··· Task inputs ···

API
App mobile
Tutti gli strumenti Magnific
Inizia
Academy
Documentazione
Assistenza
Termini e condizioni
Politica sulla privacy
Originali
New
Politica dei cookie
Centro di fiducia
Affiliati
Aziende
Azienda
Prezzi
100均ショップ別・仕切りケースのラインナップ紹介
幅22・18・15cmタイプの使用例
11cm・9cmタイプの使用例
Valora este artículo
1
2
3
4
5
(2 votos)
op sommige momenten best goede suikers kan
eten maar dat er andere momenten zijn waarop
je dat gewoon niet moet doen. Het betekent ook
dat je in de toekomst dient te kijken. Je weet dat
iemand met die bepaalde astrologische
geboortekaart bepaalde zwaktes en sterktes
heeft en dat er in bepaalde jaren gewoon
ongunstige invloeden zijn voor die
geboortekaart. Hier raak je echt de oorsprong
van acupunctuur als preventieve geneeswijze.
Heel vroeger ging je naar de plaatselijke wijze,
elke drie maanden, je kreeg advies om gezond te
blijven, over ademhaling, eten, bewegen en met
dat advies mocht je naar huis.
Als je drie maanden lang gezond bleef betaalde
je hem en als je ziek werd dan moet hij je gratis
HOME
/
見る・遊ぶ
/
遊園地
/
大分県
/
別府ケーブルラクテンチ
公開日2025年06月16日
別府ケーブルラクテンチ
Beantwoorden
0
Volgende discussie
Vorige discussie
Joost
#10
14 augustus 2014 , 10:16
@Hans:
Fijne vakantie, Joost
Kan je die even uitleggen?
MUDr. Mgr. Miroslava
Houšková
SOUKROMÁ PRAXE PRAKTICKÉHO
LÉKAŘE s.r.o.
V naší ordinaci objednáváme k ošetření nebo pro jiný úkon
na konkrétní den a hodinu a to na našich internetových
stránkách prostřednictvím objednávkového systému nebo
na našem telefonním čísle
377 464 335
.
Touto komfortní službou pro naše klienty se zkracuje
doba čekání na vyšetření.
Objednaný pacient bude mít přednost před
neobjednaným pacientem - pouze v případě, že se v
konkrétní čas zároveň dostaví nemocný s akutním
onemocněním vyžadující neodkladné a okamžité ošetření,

···
··· Task inputs ···

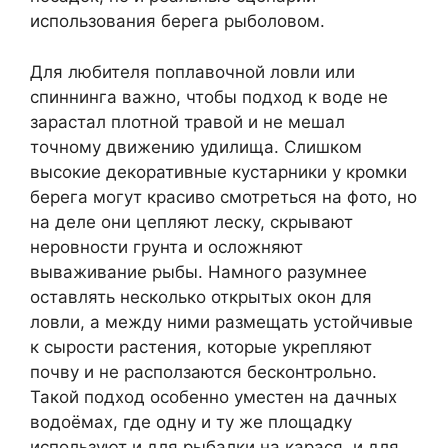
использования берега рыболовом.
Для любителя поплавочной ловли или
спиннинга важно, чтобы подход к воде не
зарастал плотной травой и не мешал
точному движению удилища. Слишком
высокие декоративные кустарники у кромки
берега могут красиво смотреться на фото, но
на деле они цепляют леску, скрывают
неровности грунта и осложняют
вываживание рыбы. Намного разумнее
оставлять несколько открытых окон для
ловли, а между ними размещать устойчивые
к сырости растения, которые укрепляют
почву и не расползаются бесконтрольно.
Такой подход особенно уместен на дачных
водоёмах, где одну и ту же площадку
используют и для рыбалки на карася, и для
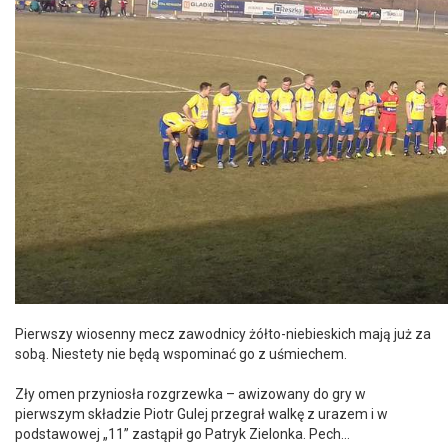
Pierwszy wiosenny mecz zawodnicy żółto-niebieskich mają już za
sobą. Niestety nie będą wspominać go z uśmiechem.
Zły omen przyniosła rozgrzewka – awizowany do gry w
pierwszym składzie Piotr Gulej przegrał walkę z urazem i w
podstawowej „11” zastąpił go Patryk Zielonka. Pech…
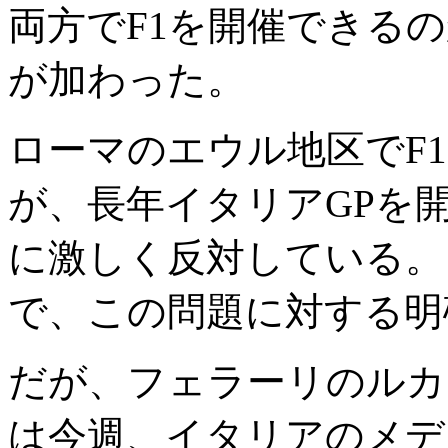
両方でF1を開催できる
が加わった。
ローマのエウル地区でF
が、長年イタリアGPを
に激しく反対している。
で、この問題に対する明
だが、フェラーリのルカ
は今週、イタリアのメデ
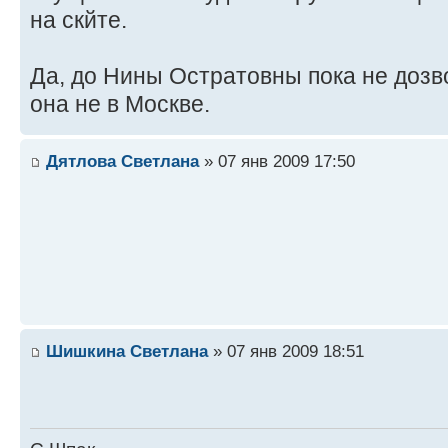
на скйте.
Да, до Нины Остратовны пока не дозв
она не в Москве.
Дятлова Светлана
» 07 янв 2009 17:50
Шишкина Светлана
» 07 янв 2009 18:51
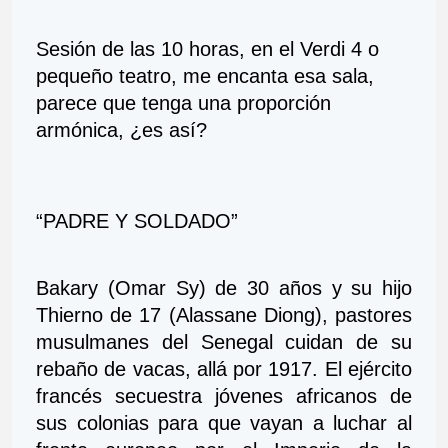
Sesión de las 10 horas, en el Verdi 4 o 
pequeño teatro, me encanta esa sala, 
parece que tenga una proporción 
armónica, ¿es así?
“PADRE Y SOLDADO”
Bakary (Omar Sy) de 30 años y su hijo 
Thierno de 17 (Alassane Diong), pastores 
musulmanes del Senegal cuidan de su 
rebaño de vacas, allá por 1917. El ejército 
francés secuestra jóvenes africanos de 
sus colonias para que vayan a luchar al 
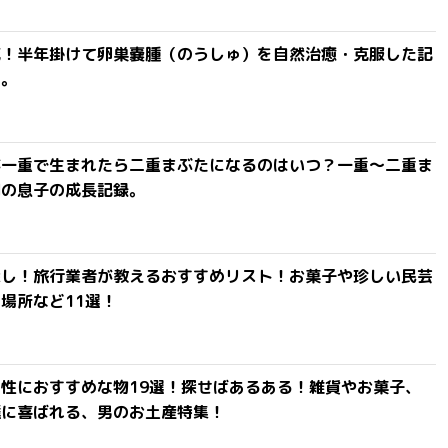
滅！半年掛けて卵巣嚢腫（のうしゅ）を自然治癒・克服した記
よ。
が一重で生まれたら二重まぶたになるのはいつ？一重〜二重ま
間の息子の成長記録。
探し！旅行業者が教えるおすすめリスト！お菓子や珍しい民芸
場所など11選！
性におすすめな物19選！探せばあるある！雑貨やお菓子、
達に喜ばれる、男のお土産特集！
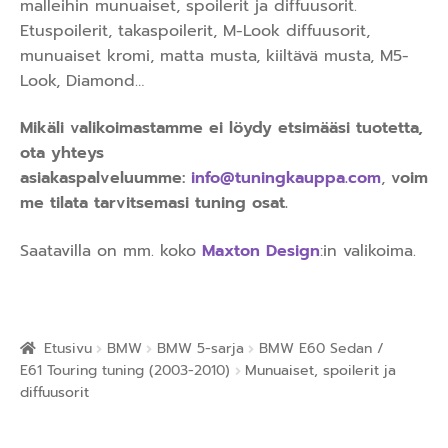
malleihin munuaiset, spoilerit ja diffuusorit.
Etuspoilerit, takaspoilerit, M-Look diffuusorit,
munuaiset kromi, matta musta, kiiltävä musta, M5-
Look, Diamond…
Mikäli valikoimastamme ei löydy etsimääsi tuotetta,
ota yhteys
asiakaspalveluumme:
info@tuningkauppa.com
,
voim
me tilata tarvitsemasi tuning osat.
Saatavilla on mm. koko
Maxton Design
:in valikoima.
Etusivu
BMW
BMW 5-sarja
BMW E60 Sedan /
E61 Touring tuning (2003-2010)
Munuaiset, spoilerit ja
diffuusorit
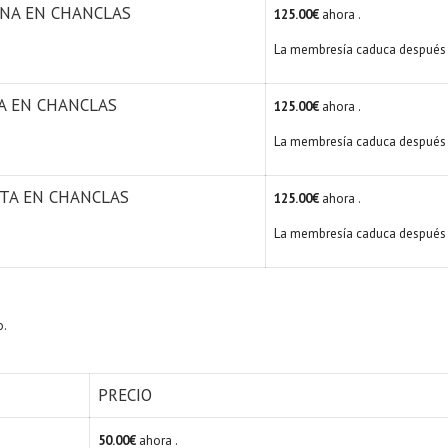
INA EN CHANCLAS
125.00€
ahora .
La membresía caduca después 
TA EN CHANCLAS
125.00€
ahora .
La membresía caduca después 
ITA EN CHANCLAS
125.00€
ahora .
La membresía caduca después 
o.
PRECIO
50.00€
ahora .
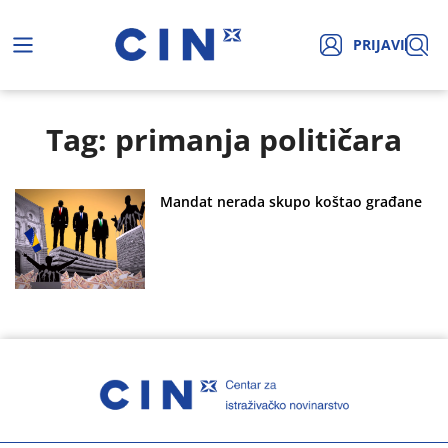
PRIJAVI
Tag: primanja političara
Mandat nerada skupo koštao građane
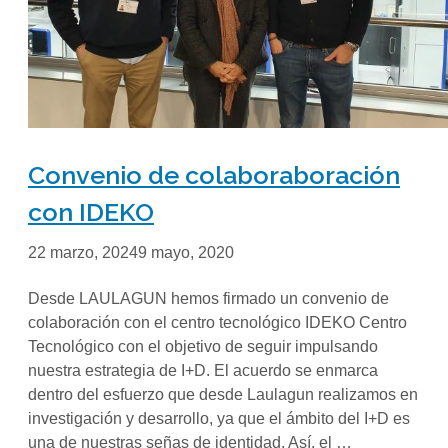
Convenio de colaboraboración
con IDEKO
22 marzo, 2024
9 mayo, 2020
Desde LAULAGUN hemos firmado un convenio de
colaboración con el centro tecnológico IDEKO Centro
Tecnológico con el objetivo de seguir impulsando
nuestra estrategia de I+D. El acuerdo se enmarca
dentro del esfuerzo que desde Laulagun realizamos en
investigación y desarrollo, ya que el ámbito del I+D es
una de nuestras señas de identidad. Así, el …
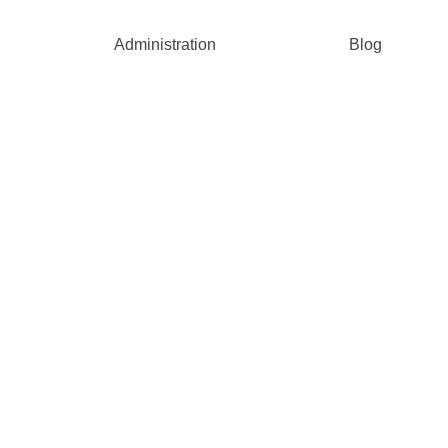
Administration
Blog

···
··· Task inputs ···

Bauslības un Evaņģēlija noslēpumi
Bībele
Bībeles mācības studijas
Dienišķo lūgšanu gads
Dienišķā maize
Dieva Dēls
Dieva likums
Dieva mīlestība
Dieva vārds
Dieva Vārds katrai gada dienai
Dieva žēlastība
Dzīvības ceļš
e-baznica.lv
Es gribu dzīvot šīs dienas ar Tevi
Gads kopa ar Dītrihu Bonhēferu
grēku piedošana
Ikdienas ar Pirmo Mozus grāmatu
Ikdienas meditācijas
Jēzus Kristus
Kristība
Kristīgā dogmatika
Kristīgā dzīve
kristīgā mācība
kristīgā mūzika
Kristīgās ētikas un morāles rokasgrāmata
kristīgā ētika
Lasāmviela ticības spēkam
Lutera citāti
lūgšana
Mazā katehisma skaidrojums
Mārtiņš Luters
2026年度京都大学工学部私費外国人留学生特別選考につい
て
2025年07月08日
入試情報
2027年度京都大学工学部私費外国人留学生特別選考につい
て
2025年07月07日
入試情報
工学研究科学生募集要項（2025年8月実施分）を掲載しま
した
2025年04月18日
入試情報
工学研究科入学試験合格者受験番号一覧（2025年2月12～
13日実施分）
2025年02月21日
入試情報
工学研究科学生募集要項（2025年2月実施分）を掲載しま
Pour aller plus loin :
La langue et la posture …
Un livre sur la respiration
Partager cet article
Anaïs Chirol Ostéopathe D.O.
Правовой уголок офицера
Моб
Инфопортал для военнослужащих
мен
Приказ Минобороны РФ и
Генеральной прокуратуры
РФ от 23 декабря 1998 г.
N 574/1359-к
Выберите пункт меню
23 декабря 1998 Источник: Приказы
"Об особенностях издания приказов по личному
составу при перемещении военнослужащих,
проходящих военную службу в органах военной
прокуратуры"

···

What the task requires: Your task is to copy only the lines above starting at the one containing "Maxton Design" and ending at the one containing "9 mayo, 2020". Copy them exactly, both ends included, and omit the pictures.

Result for this task:
Maxton Design
:in valikoima.
Etusivu
BMW
BMW 5-sarja
BMW E60 Sedan /
E61 Touring tuning (2003-2010)
Munuaiset, spoilerit ja
diffuusorit
INA EN CHANCLAS
125.00€
ahora .
La membresía caduca después 
TA EN CHANCLAS
125.00€
ahora .
La membresía caduca después 
ITA EN CHANCLAS
125.00€
ahora .
La membresía caduca después 
o.
PRECIO
50.00€
ahora .
PRIJAVI
Tag: primanja političara
Mandat nerada skupo koštao građane
Convenio de colaboraboración
con IDEKO
22 marzo, 2024
9 mayo, 2020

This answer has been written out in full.